• **YOUR TASK**
Your task is to copy the stretch of lines in the records below that begins with the line containing "essentiel d’intégrer le" and ends with the line containing "indicateurs de performance.", exactly as written, with nothing added.

• **INPUT MATERIAL**
______
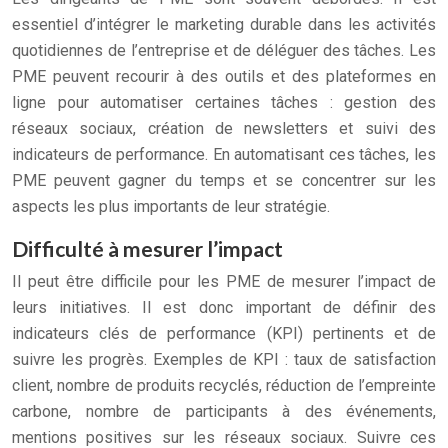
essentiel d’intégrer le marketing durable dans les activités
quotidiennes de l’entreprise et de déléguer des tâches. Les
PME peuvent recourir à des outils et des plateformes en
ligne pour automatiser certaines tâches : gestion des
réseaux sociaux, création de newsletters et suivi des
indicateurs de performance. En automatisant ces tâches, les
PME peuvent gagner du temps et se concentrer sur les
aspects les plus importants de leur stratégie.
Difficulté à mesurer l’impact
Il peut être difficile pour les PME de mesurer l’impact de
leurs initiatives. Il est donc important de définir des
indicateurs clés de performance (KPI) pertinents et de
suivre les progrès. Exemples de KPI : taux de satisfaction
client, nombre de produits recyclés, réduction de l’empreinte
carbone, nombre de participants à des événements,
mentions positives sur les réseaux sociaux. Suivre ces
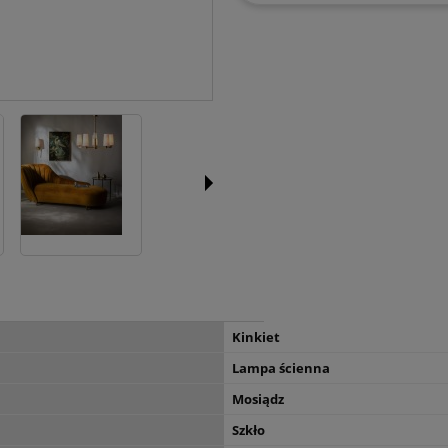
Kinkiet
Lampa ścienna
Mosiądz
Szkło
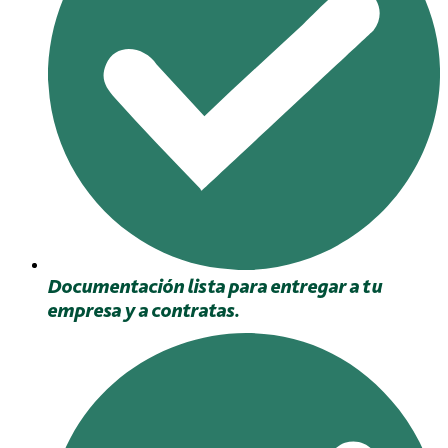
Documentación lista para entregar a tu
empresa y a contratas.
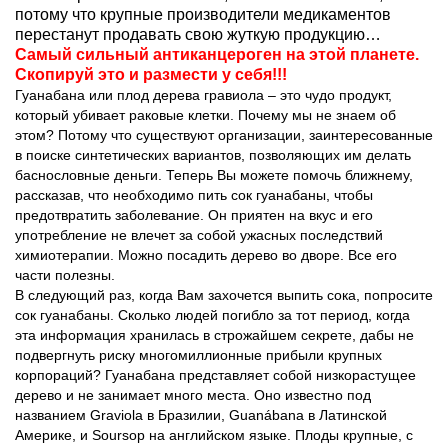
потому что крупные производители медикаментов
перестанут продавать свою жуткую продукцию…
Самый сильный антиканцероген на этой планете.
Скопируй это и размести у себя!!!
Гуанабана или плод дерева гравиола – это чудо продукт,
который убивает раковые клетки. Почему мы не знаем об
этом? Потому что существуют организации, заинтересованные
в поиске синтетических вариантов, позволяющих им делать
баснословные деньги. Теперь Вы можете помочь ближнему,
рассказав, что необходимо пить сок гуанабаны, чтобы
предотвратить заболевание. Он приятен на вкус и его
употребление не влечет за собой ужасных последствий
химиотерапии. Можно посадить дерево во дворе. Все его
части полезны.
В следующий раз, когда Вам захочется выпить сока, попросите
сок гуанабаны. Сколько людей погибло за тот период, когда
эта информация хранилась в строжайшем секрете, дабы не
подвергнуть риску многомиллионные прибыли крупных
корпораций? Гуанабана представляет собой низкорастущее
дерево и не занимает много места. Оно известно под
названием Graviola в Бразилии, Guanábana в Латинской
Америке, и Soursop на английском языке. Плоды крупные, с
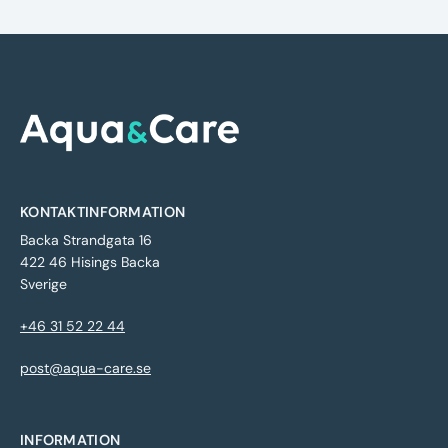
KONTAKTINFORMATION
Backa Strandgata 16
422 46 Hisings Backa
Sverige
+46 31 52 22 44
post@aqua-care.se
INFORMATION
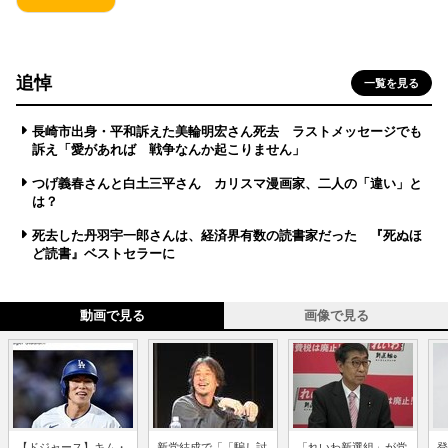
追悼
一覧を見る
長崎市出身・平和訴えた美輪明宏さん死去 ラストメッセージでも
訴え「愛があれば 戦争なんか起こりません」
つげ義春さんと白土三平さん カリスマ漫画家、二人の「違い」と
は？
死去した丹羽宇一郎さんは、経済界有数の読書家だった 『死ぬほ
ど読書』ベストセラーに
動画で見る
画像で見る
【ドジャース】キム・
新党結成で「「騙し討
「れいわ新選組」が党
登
______
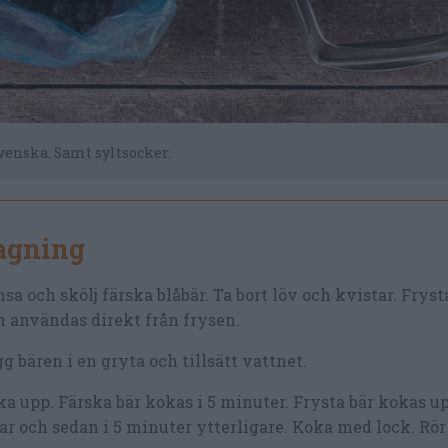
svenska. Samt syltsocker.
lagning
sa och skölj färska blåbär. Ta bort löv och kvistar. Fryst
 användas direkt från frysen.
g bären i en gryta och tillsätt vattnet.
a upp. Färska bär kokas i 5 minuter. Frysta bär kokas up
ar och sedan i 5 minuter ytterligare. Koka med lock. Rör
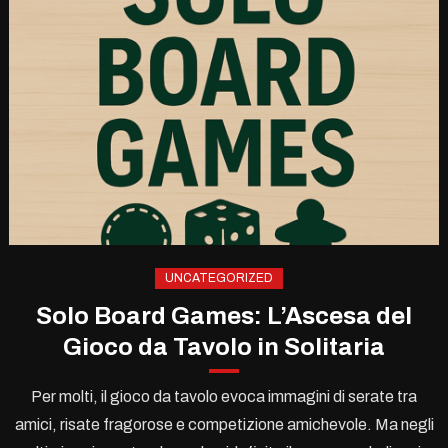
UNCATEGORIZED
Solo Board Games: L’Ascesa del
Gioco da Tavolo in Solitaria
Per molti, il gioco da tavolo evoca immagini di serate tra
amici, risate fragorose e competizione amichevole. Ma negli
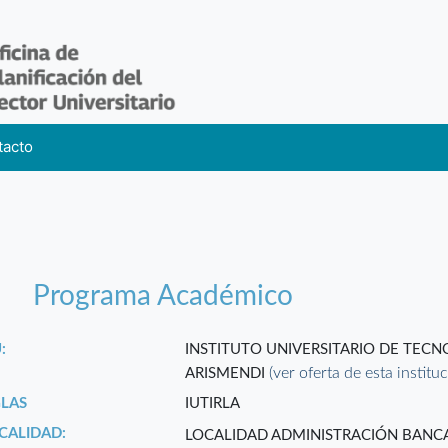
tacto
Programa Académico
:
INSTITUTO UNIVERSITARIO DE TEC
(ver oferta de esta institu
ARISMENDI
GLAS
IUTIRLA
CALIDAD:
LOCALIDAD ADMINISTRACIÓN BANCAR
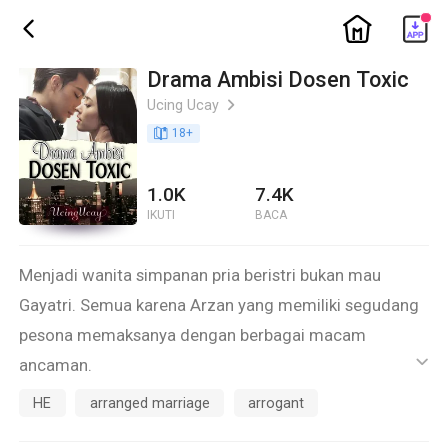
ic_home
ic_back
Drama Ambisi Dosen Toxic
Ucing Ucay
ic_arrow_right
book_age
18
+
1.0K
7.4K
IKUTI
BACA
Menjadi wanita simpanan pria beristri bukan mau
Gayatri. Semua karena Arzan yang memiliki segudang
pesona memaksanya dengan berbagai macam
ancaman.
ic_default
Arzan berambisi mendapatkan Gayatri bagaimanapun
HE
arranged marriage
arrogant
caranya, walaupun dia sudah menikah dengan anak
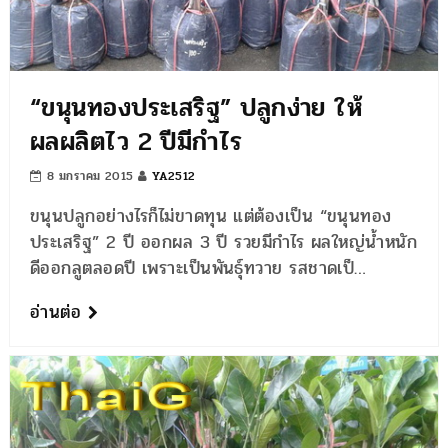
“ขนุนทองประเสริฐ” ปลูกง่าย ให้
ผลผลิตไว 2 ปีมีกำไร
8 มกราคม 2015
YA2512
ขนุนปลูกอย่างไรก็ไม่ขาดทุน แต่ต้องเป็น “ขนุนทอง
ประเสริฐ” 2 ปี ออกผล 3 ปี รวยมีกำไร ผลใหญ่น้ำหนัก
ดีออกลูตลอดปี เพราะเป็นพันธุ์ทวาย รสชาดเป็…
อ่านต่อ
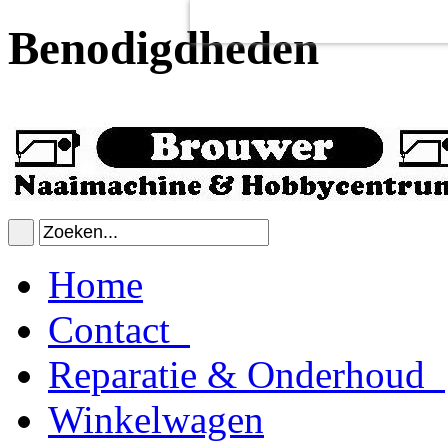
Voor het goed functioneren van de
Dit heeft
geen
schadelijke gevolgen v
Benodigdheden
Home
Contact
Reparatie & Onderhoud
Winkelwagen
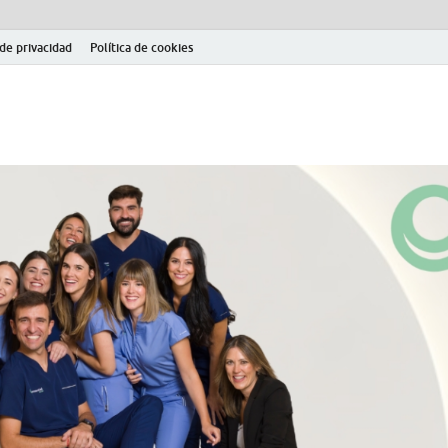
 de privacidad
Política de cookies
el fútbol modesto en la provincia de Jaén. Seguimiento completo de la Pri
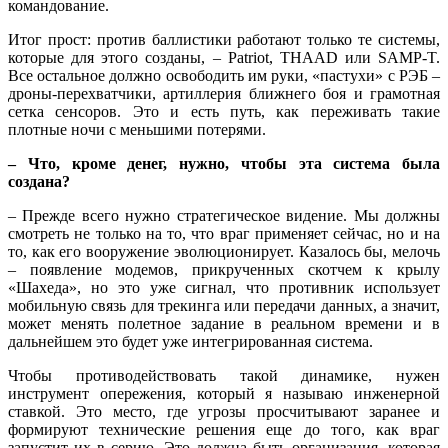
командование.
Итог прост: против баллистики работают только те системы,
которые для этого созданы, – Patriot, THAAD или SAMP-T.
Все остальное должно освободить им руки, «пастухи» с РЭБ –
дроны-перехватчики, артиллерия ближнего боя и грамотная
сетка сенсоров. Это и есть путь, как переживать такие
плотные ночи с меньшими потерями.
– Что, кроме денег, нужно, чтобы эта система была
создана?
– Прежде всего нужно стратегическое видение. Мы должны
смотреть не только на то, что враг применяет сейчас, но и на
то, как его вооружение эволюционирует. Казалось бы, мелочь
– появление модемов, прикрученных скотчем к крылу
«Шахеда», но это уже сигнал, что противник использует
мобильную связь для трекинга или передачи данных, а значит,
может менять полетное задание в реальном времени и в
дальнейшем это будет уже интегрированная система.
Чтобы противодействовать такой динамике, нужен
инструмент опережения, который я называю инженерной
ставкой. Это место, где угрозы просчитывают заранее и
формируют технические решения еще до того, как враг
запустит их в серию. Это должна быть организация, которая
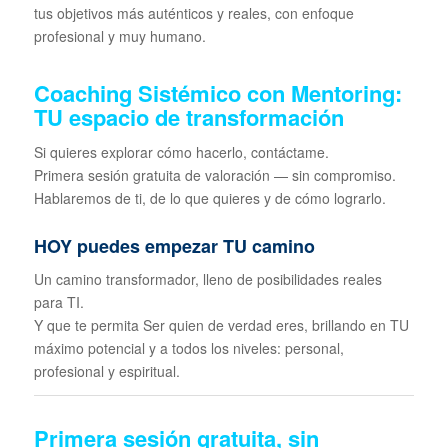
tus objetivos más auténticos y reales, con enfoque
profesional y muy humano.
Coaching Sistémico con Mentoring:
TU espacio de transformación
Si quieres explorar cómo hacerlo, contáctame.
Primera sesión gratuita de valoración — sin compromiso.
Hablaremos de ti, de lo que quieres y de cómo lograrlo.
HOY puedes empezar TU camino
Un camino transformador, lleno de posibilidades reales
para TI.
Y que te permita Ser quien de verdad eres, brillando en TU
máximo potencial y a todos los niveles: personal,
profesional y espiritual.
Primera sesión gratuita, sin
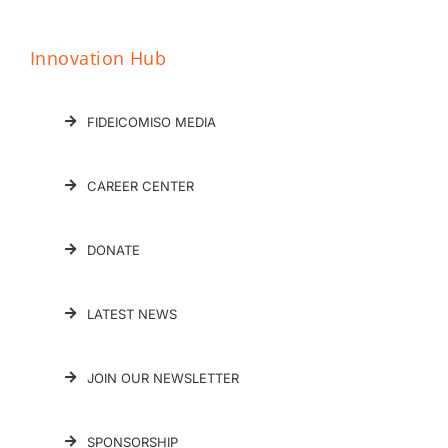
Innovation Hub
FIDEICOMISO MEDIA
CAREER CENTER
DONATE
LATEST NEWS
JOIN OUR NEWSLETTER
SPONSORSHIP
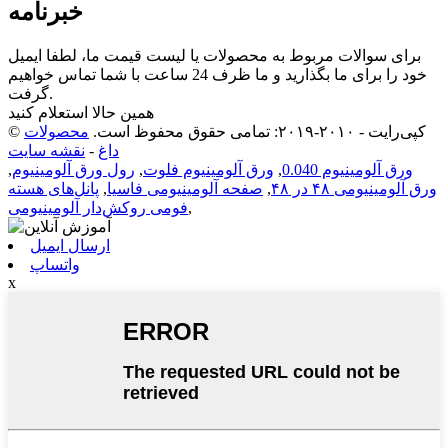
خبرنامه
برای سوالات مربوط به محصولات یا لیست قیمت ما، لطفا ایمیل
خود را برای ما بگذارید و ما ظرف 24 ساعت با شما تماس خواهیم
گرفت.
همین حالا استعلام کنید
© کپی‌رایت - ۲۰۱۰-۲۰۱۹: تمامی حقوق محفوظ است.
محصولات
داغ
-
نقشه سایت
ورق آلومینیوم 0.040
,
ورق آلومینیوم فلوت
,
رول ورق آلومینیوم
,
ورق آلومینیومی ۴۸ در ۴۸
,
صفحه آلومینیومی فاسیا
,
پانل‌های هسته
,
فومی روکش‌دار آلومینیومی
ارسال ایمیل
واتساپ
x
______
• **WORKED SOLUTION**
essentiel d’intégrer le marketing durable dans les activités
quotidiennes de l’entreprise et de déléguer des tâches. Les
PME peuvent recourir à des outils et des plateformes en
ligne pour automatiser certaines tâches : gestion des
réseaux sociaux, création de newsletters et suivi des
indicateurs de performance. En automatisant ces tâches, les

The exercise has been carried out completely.